Nothing but the lines holding the string "architecture" should appear in the answer. Copy them from the entries.

++++ Information supplied

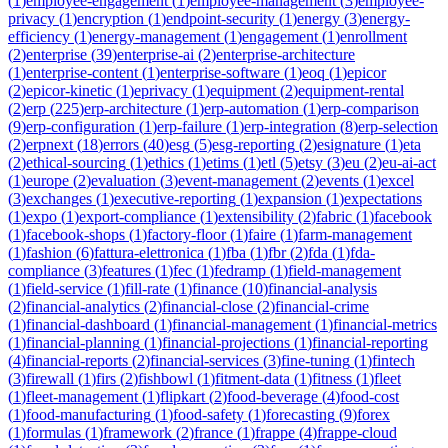
(
1
)
employee-engagement
(
1
)
employee-management
(
3
)
employee-
privacy
(
1
)
encryption
(
1
)
endpoint-security
(
1
)
energy
(
3
)
energy-
efficiency
(
1
)
energy-management
(
1
)
engagement
(
1
)
enrollment
(
2
)
enterprise
(
39
)
enterprise-ai
(
2
)
enterprise-architecture
(
1
)
enterprise-content
(
1
)
enterprise-software
(
1
)
eoq
(
1
)
epicor
(
2
)
epicor-kinetic
(
1
)
eprivacy
(
1
)
equipment
(
2
)
equipment-rental
(
2
)
erp
(
225
)
erp-architecture
(
1
)
erp-automation
(
1
)
erp-comparison
(
9
)
erp-configuration
(
1
)
erp-failure
(
1
)
erp-integration
(
8
)
erp-selection
(
2
)
erpnext
(
18
)
errors
(
40
)
esg
(
5
)
esg-reporting
(
2
)
esignature
(
1
)
eta
(
2
)
ethical-sourcing
(
1
)
ethics
(
1
)
etims
(
1
)
etl
(
5
)
etsy
(
3
)
eu
(
2
)
eu-ai-act
(
1
)
europe
(
2
)
evaluation
(
3
)
event-management
(
2
)
events
(
1
)
excel
(
3
)
exchanges
(
1
)
executive-reporting
(
1
)
expansion
(
1
)
expectations
(
1
)
expo
(
1
)
export-compliance
(
1
)
extensibility
(
2
)
fabric
(
1
)
facebook
(
1
)
facebook-shops
(
1
)
factory-floor
(
1
)
faire
(
1
)
farm-management
(
1
)
fashion
(
6
)
fattura-elettronica
(
1
)
fba
(
1
)
fbr
(
2
)
fda
(
1
)
fda-
compliance
(
3
)
features
(
1
)
fec
(
1
)
fedramp
(
1
)
field-management
(
1
)
field-service
(
1
)
fill-rate
(
1
)
finance
(
10
)
financial-analysis
(
2
)
financial-analytics
(
2
)
financial-close
(
2
)
financial-crime
(
1
)
financial-dashboard
(
1
)
financial-management
(
1
)
financial-metrics
(
1
)
financial-planning
(
1
)
financial-projections
(
1
)
financial-reporting
(
4
)
financial-reports
(
2
)
financial-services
(
3
)
fine-tuning
(
1
)
fintech
(
3
)
firewall
(
1
)
firs
(
2
)
fishbowl
(
1
)
fitment-data
(
1
)
fitness
(
1
)
fleet
(
1
)
fleet-management
(
1
)
flipkart
(
2
)
food-beverage
(
4
)
food-cost
(
1
)
food-manufacturing
(
1
)
food-safety
(
1
)
forecasting
(
9
)
forex
(
1
)
formulas
(
1
)
framework
(
2
)
france
(
1
)
frappe
(
4
)
frappe-cloud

++++++++

Answer to the exercise =
enterprise-architecture
erp-architecture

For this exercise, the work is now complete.